3.      Peran TNI dalam proses mewujudkan wawasan kebangsaan dan nasionalisme dilingkungan masyarakat.
       Wawasan kebangsaan bertujuan untuk menghidupkan kembali semangat kebangsaan, seperti yang tercermin pada semangat perjuangan melawan penjajahan dan mempertahankan kemerdekaan, mendorong terwujudnya kehidupan yang harmonis, menjaga keutuhan bangsa, mendorong tercapainya cita-cita dan tujuan nasional[3].    Organisasi militer saat ini menjadi satu-satunya institusi yang bersifat nasional yang tidak mengenal suku bangsa dan etnis dalam menempatkan awaknya dalam organisasi.   Kondisi ini memungkinkan TNI untuk dapat mengembangkan wawasan kebangsaan dalam organisasinya.    Namun demikian, implementasi kedalam masyarakat tidak akan semudah seperti penerapan dalam organisasinya sendiri, karena penerapan di masyarakat dan lingkungan masih menghadapi berbagai permasalahan seperti yang diuraikan pada pasal terdahulu.   Namun demikian sebagai organisasi yang bersifat nasional, TNI akan berusaha semampu organisasinya untuk dapat mendukung kebijakan pemerintah dalam hal ini untuk mewujudkan wawasan kebangsaan dan Nasionalisme tidak hanya bagi organisasinya, tetapi juga kepada masyarakat dan lingkungannya.  

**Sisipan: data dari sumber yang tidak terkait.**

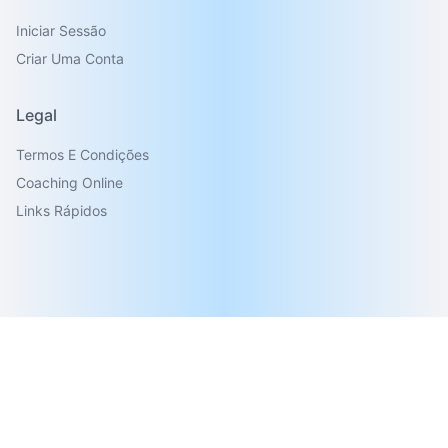
Iniciar Sessão
Criar Uma Conta
Legal
Termos E Condições
Coaching Online
Links Rápidos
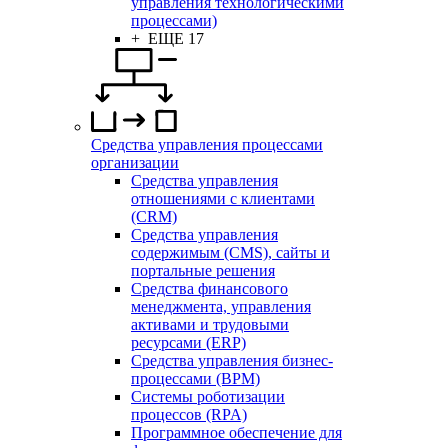
управления технологическими
процессами)
+ ЕЩЕ 17
Средства управления процессами
организации
Средства управления
отношениями с клиентами
(CRM)
Средства управления
содержимым (CMS), сайты и
портальные решения
Средства финансового
менеджмента, управления
активами и трудовыми
ресурсами (ERP)
Средства управления бизнес-
процессами (BPM)
Системы роботизации
процессов (RPA)
Программное обеспечение для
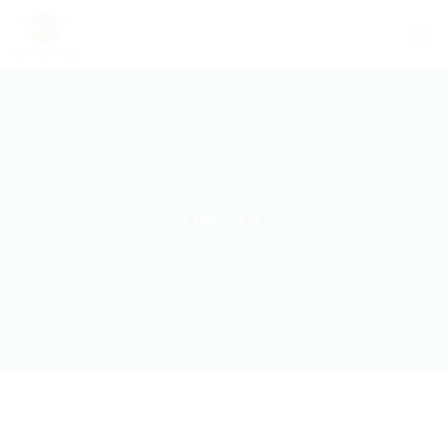
Skip
to
content
TIN TỨC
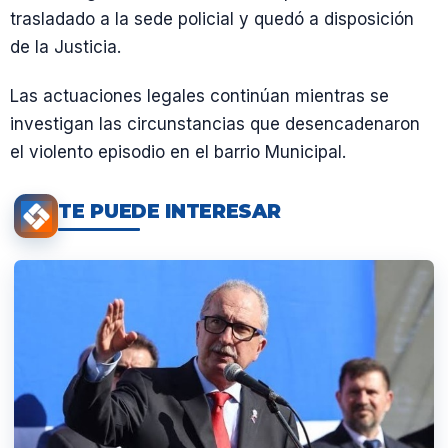
trasladado a la sede policial y quedó a disposición
de la Justicia.
Las actuaciones legales continúan mientras se
investigan las circunstancias que desencadenaron
el violento episodio en el barrio Municipal.
TE PUEDE INTERESAR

         Dalam pelaksanaannya, implementasi 4 pilar berbangsa dan bernegara tetap membutuhkan sebuah kondisi yang memungkinkan agar setiap institusi dapat menyebarluaskan kebijakan negara kedalam masyarakat.   Proses awal yang perlu dilakukan adalah dengan menerapkan menejemen yang akuntabel, dimulai  dari penyusunan rencana yang terperinci, sehingga dapat dipedomani oleh setiap satuan pelaksana.   Sebelum menentukan pelaksana dalam pengorganisasian, terlebih  dulu TNI  harus menyiapkan Sumber daya Manusia sebagai pelaksana dengan memberikan pembekalan pengetahuan dan metode yang akan diterapkan nantinya di masyarakat.    Pada proses pelaksanaan, tidak dapat dilakukan secara simultan diseluruh wilayah, karena setiap wilayah menghadapi kondisi yang berbeda, sehingga hanya pada wilayah yang kondusif yang sudah dapat berkonsentrasi untuk menerima pengaruh dan ajakan positif dalam mengembangkan wawasan kebangsaan dan meningkatkan jiwa nasionalisme.   Pada saatnya program dilaksanakan, TNI berkewajiban untuk menetapkan bahwa program harus akuntabel, dengan perencanaan anggaran yang jelas, pentahapan yang benar, penetapan sasaran pencapaian program yang jelas agar proses pengawasan program dan evaluasi hasil pelaksanaan program dapat terlaksana dengan baik serta program dapat dipertanggung-jawabkan.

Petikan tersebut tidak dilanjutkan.